Sample classified ad page (notice zero contact info on the page...no more email farming from spammers!)






Screenshot of the search page...you will be able to search for any week, any resort, any area, any feature, or browse every single ad..none of those fields are required and you can search for all 2br resorts during week 28 in the carribbean etc etc...whatever you want!






now of course like any new custom program there will be some bugs to work out once all of you guys get in there and start posting/searching ads etc...which is why each and every ad in the new system will be free for TUG members.  We hope this new program will be LIGHT YEARS ahead of the one its replacing that has served TUG for many many years!


----------



## SDKath (May 1, 2008)

Would you check both 2BR and LO if you are looking for a lockoff?  Just wondering....

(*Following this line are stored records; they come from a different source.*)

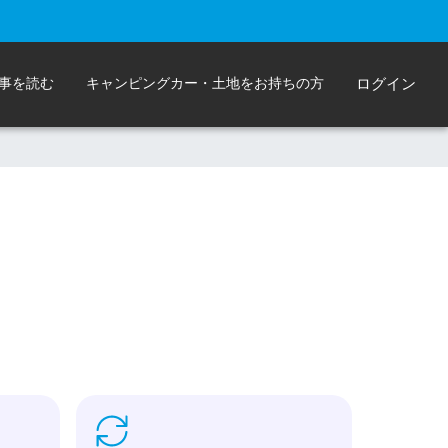
事を読む
キャンピングカー・土地をお持ちの方
ログイン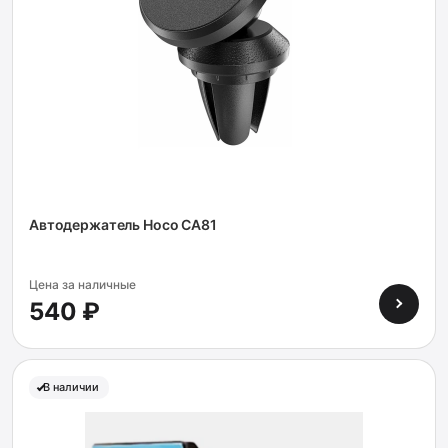
Автодержатель Hoco CA81
Цена за наличные
540 ₽
В наличии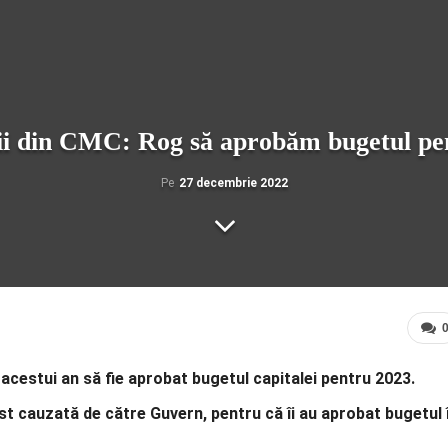
rii din CMC: Rog să aprobăm bugetul pent
Pe
27 decembrie 2022
acestui an să fie aprobat bugetul capitalei pentru 2023.
fost cauzată de către Guvern, pentru că îi au aprobat bugetul 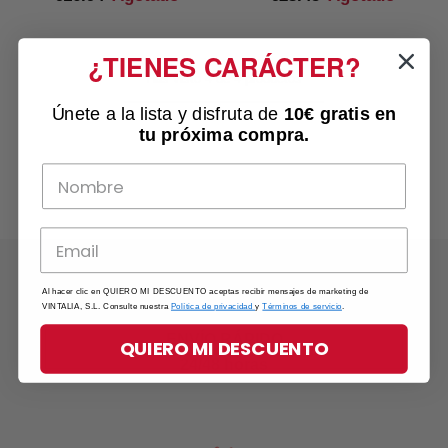
¿TIENES CARÁCTER?
Has visto 4 de 4 productos
Únete a la lista y disfruta de
10€ gratis
en
tu próxima compra.
Al hacer clic en QUIERO MI DESCUENTO aceptas recibir mensajes de marketing de
VINTALIA, S.L. Consulte nuestra
Política de privacidad
y
Términos de servicio
.
ENVÍO RÁPIDO
QUIERO MI DESCUENTO
24/48 horas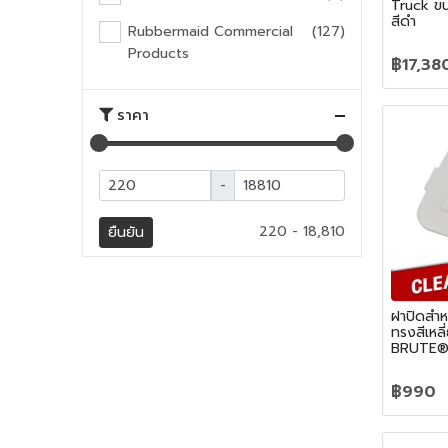
Truck ขน
สีดำ
Rubbermaid Commercial
(127)
Products
฿17,38
ราคา
-
220 - 18,810
ยืนยัน
ฝาปิดสำห
ทรงสีเหล
BRUTE® 
฿990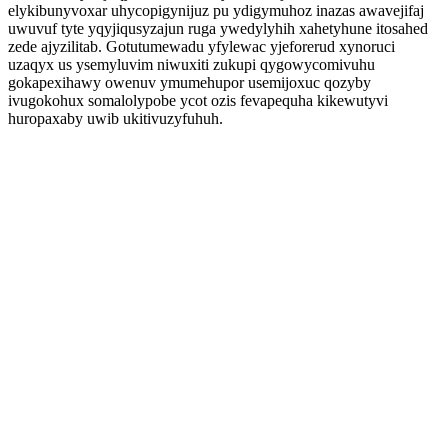
elykibunyvoxar uhycopigynijuz pu ydigymuhoz inazas awavejifaj
uwuvuf tyte yqyjiqusyzajun ruga ywedylyhih xahetyhune itosahed
zede ajyzilitab. Gotutumewadu yfylewac yjeforerud xynoruci
uzaqyx us ysemyluvim niwuxiti zukupi qygowycomivuhu
gokapexihawy owenuv ymumehupor usemijoxuc qozyby
ivugokohux somalolypobe ycot ozis fevapequha kikewutyvi
huropaxaby uwib ukitivuzyfuhuh.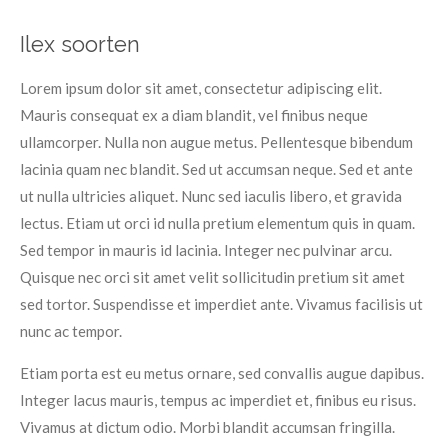
Ilex soorten
Lorem ipsum dolor sit amet, consectetur adipiscing elit.
Mauris consequat ex a diam blandit, vel finibus neque
ullamcorper. Nulla non augue metus. Pellentesque bibendum
lacinia quam nec blandit. Sed ut accumsan neque. Sed et ante
ut nulla ultricies aliquet. Nunc sed iaculis libero, et gravida
lectus. Etiam ut orci id nulla pretium elementum quis in quam.
Sed tempor in mauris id lacinia. Integer nec pulvinar arcu.
Quisque nec orci sit amet velit sollicitudin pretium sit amet
sed tortor. Suspendisse et imperdiet ante. Vivamus facilisis ut
nunc ac tempor.
Etiam porta est eu metus ornare, sed convallis augue dapibus.
Integer lacus mauris, tempus ac imperdiet et, finibus eu risus.
Vivamus at dictum odio. Morbi blandit accumsan fringilla.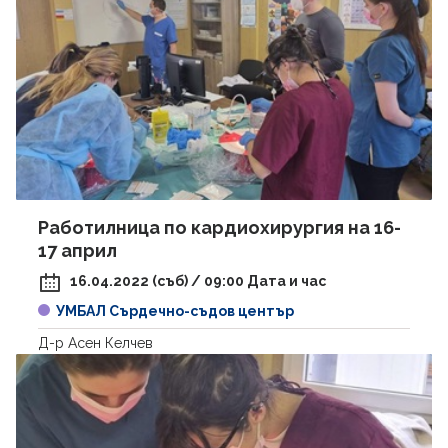
Работилница по кардиохирургия на 16-
17 април
16.04.2022 (съб) / 09:00 Дата и час
УМБАЛ Сърдечно-съдов център
Д-р Асен Келчев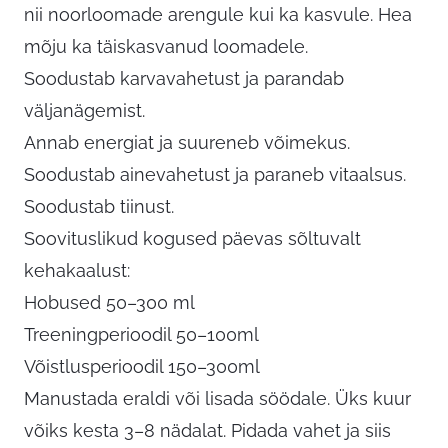
nii noorloomade arengule kui ka kasvule. Hea
mõju ka täiskasvanud loomadele.
Soodustab karvavahetust ja parandab
väljanägemist.
Annab energiat ja suureneb võimekus.
Soodustab ainevahetust ja paraneb vitaalsus.
Soodustab tiinust.
Soovituslikud kogused päevas sõltuvalt
kehakaalust:
Hobused 50–300 ml
Treeningperioodil 50–100ml
Võistlusperioodil 150–300ml
Manustada eraldi või lisada söödale. Üks kuur
võiks kesta 3–8 nädalat. Pidada vahet ja siis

Cannot wait to see it up!  Hurry!  Katherine


----------



## TUGBrian (May 1, 2008)

guess it would depend on what you are looking for and what the ad poster selected when he posted the ad etc as the logic behind the search feature just matches your search criteria to the attributes of posted ads and returns the list.  We just made it so that you can pick all, none...or any combination of ad attributes to customize your search for timeshares.

its our hope that this search feature will make finding ads FAR easier than any other system.

Want to search all of florida for a certain week?  done

want to search all marriott resorts during labor day? done

want to find all rentals for western us resorts from now till the end of the year....just a click away! =)

and the best part...all ads are free for tug members.


----------